◆ **Exercise details**: Are you able to quote each entry exactly as written?

== Segment start ==

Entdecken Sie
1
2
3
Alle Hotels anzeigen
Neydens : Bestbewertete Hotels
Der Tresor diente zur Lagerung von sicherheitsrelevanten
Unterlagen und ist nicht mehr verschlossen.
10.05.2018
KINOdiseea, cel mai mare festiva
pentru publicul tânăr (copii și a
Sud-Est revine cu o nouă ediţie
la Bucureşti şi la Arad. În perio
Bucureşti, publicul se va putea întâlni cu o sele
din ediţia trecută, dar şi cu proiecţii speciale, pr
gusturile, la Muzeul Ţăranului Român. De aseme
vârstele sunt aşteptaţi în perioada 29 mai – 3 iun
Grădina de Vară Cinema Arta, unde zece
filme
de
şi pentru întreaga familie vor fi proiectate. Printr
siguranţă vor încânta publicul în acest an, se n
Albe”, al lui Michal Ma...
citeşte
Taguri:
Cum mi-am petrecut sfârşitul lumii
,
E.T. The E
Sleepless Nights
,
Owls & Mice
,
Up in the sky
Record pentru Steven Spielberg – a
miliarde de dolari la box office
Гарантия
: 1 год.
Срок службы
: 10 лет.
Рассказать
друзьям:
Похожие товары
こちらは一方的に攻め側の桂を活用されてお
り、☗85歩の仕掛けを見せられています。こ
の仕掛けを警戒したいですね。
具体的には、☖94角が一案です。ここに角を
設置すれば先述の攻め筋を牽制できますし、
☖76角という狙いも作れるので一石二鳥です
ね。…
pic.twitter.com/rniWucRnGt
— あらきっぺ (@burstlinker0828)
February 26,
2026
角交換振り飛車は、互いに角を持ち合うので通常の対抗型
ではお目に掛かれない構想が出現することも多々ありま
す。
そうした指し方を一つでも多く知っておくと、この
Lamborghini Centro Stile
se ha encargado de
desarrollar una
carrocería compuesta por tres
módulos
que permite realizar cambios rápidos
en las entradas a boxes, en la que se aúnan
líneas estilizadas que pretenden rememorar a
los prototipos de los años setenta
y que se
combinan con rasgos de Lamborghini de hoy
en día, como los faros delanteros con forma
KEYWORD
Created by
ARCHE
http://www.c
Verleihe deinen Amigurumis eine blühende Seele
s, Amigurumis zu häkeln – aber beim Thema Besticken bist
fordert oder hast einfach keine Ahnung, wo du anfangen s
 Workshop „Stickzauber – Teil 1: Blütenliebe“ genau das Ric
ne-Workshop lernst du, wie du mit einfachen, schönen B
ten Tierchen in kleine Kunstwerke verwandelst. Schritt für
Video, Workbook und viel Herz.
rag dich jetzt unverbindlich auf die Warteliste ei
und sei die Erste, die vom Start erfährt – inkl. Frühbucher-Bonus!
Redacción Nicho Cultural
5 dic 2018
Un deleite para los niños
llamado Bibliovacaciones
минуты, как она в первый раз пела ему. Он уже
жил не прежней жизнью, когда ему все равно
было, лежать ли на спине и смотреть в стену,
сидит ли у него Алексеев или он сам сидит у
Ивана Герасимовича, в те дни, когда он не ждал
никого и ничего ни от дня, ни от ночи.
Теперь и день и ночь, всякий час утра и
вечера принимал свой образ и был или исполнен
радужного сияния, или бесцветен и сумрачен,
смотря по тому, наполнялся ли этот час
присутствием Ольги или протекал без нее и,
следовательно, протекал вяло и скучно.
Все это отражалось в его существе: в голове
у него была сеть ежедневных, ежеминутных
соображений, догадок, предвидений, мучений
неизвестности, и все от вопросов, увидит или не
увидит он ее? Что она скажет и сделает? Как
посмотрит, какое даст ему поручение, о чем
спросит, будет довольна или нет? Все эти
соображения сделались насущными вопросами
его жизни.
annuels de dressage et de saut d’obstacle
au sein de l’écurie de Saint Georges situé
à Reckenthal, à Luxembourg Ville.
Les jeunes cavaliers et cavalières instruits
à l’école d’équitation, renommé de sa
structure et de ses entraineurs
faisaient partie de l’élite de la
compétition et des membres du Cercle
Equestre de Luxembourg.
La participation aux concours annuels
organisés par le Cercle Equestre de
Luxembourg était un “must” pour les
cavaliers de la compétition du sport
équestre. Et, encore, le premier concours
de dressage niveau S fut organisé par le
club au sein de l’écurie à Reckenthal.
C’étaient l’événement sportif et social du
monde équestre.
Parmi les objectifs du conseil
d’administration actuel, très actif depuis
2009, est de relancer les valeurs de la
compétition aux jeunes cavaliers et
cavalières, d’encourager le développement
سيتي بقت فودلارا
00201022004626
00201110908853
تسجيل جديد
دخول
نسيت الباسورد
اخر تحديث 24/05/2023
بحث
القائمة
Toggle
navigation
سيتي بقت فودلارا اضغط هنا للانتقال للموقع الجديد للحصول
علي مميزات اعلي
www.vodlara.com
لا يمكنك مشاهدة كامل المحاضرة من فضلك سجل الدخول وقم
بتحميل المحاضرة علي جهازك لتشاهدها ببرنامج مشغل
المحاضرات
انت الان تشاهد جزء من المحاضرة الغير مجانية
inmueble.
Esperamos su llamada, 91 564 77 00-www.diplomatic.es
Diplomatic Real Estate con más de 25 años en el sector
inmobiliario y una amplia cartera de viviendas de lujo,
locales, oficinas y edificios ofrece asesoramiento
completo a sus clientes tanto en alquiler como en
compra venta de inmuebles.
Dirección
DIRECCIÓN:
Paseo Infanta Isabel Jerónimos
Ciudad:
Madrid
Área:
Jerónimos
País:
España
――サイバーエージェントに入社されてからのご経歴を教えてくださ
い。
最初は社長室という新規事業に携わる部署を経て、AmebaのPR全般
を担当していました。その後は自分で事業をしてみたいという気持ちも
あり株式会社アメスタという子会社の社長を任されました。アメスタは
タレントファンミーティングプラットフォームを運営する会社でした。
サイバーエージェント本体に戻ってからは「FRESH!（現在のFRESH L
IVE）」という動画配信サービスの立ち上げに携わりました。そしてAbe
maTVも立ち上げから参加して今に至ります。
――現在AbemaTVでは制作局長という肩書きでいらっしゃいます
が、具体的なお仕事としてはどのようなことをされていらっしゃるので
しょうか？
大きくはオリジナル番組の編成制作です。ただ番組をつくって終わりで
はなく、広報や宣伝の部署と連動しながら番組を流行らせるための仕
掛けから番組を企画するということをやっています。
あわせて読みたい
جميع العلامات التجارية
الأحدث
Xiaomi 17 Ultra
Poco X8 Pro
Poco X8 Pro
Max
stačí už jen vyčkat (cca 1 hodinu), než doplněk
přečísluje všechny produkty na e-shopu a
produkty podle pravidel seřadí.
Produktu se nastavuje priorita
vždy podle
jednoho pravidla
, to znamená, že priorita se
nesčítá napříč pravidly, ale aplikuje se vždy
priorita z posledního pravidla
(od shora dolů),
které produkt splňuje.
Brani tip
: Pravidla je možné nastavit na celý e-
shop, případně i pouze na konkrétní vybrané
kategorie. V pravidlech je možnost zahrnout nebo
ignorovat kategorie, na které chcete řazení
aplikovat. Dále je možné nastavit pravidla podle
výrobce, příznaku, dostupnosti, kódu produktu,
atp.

== Segment end ==

◆ **Solution to this problem**:
Entdecken Sie
1
2
3
Alle Hotels anzeigen
Neydens : Bestbewertete Hotels
Der Tresor diente zur Lagerung von sicherheitsrelevanten
Unterlagen und ist nicht mehr verschlossen.
10.05.2018
KINOdiseea, cel mai mare festiva
pentru publicul tânăr (copii și a
Sud-Est revine cu o nouă ediţie
la Bucureşti şi la Arad. În perio
Bucureşti, publicul se va putea întâlni cu o sele
din ediţia trecută, dar şi cu proiecţii speciale, pr
gusturile, la Muzeul Ţăranului Român. De aseme
vârstele sunt aşteptaţi în perioada 29 mai – 3 iun
Grădina de Vară Cinema Arta, unde zece
filme
de
şi pentru întreaga familie vor fi proiectate. Printr
siguranţă vor încânta publicul în acest an, se n
Albe”, al lui Michal Ma...
citeşte
Taguri:
Cum mi-am petrecut sfârşitul lumii
,
E.T. The E
Sleepless Nights
,
Owls & Mice
,
Up in the sky
Record pentru Steven Spielberg – a
miliarde de dolari la box office
Гарантия
: 1 год.
Срок службы
: 10 лет.
Рассказать
друзьям:
Похожие товары
こちらは一方的に攻め側の桂を活用されてお
り、☗85歩の仕掛けを見せられています。こ
の仕掛けを警戒したいですね。
具体的には、☖94角が一案です。ここに角を
設置すれば先述の攻め筋を牽制できますし、
☖76角という狙いも作れるので一石二鳥です
ね。…
pic.twitter.com/rniWucRnGt
— あらきっぺ (@burstlinker0828)
February 26,
2026
角交換振り飛車は、互いに角を持ち合うので通常の対抗型
ではお目に掛かれない構想が出現することも多々ありま
す。
そうした指し方を一つでも多く知っておくと、この
Lamborghini Centro Stile
se ha encargado de
desarrollar una
carrocería compuesta por tres
módulos
que permite realizar cambios rápidos
en las entradas a boxes, en la que se aúnan
líneas estilizadas que pretenden rememorar a
los prototipos de los años setenta
y que se
combinan con rasgos de Lamborghini de hoy
en día, como los faros delanteros con forma
KEYWORD
Created by
ARCHE
http://www.c
Verleihe deinen Amigurumis eine blühende Seele
s, Amigurumis zu häkeln – aber beim Thema Besticken bist
fordert oder hast einfach keine Ahnung, wo du anfangen s
 Workshop „Stickzauber – Teil 1: Blütenliebe“ genau das Ric
ne-Workshop lernst du, wie du mit einfachen, schönen B
ten Tierchen in kleine Kunstwerke verwandelst. Schritt für
Video, Workbook und viel Herz.
rag dich jetzt unverbindlich auf die Warteliste ei
und sei die Erste, die vom Start erfährt – inkl. Frühbucher-Bonus!
Redacción Nicho Cultural
5 dic 2018
Un deleite para los niños
llamado Bibliovacaciones
минуты, как она в первый раз пела ему. Он уже
жил не прежней жизнью, когда ему все равно
было, лежать ли на спине и смотреть в стену,
сидит ли у него Алексеев или он сам сидит у
Ивана Герасимовича, в те дни, когда он не ждал
никого и ничего ни от дня, ни от ночи.
Теперь и день и ночь, всякий час утра и
вечера принимал свой образ и был или исполнен
радужного сияния, или бесцветен и сумрачен,
смотря по тому, наполнялся ли этот час
присутствием Ольги или протекал без нее и,
следовательно, протекал вяло и скучно.
Все это отражалось в его существе: в голове
у него была сеть ежедневных, ежеминутных
соображений, догадок, предвидений, мучений
неизвестности, и все от вопросов, увидит или не
увидит он ее? Что она скажет и сделает? Как
посмотрит, какое даст ему поручение, о чем
спросит, будет довольна или нет? Все эти
соображения сделались насущными вопросами
его жизни.
annuels de dressage et de saut d’obstacle
au sein de l’écurie de Saint Georges situé
à Reckenthal, à Luxembourg Ville.
Les jeunes cavaliers et cavalières instruits
à l’école d’équitation, renommé de sa
structure et de ses entraineurs
faisaient partie de l’élite de la
compétition et des membres du Cercle
Equestre de Luxembourg.
La participation aux concours annuels
organisés par le Cercle Equestre de
Luxembourg était un “must” pour les
cavaliers de la compétition du sport
équestre. Et, encore, le premier concours
de dressage niveau S fut organisé par le
club au sein de l’écurie à Reckenthal.
C’étaient l’événement sportif et social du
monde équestre.
Parmi les objectifs du conseil
d’administration actuel, très actif depuis
2009, est de relancer les valeurs de la
compétition aux jeunes cavaliers et
cavalières, d’encourager le développement
سيتي بقت فودلارا
00201022004626
00201110908853
تسجيل جديد
دخول
نسيت الباسورد
اخر تحديث 24/05/2023
بحث
القائمة
Toggle
navigation
سيتي بقت فودلارا اضغط هنا للانتقال للموقع الجديد للحصول
علي مميزات اعلي
www.vodlara.com
لا يمكنك مشاهدة كامل المحاضرة من فضلك سجل الدخول وقم
بتحميل المحاضرة علي جهازك لتشاهدها ببرنامج مشغل
المحاضرات
انت الان تشاهد جزء من المحاضرة الغير مجانية
inmueble.
Esperamos su llamada, 91 564 77 00-www.diplomatic.es
Diplomatic Real Estate con más de 25 años en el sector
inmobiliario y una amplia cartera de viviendas de lujo,
locales, oficinas y edificios ofrece asesoramiento
completo a sus clientes tanto en alquiler como en
compra venta de inmuebles.
Dirección
DIRECCIÓN:
Paseo Infanta Isabel Jerónimos
Ciudad:
Madrid
Área:
Jerónimos
País:
España
――サイバーエージェントに入社されてからのご経歴を教えてくださ
い。
最初は社長室という新規事業に携わる部署を経て、AmebaのPR全般
を担当していました。その後は自分で事業をしてみたいという気持ちも
あり株式会社アメスタという子会社の社長を任されました。アメスタは
タレントファンミーティングプラットフォームを運営する会社でした。
サイバーエージェント本体に戻ってからは「FRESH!（現在のFRESH L
IVE）」という動画配信サービスの立ち上げに携わりました。そしてAbe
maTVも立ち上げから参加して今に至ります。
――現在AbemaTVでは制作局長という肩書きでいらっしゃいます
が、具体的なお仕事としてはどのようなことをされていらっしゃるので
しょうか？
大きくはオリジナル番組の編成制作です。ただ番組をつくって終わりで
はなく、広報や宣伝の部署と連動しながら番組を流行らせるための仕
掛けから番組を企画するということをやっています。
あわせて読みたい
جميع العلامات التجارية
الأحدث
Xiaomi 17 Ultra
Poco X8 Pro
Poco X8 Pro
Max
stačí už jen vyčkat (cca 1 hodinu), než doplněk
přečísluje všechny produkty na e-shopu a
produkty podle pravidel seřadí.
Produktu se nastavuje priorita
vždy podle
jednoho pravidla
, to znamená, že priorita se
nesčítá napříč pravidly, ale aplikuje se vždy
priorita z posledního pravidla
(od shora dolů),
které produkt splňuje.
Brani tip
: Pravidla je možné nastavit na celý e-
shop, případně i pouze na konkrétní vybrané
kategorie. V pravidlech je možnost zahrnout nebo
ignorovat kategorie, na které chcete řazení
aplikovat. Dále je možné nastavit pravidla podle
výrobce, příznaku, dostupnosti, kódu produktu,
atp.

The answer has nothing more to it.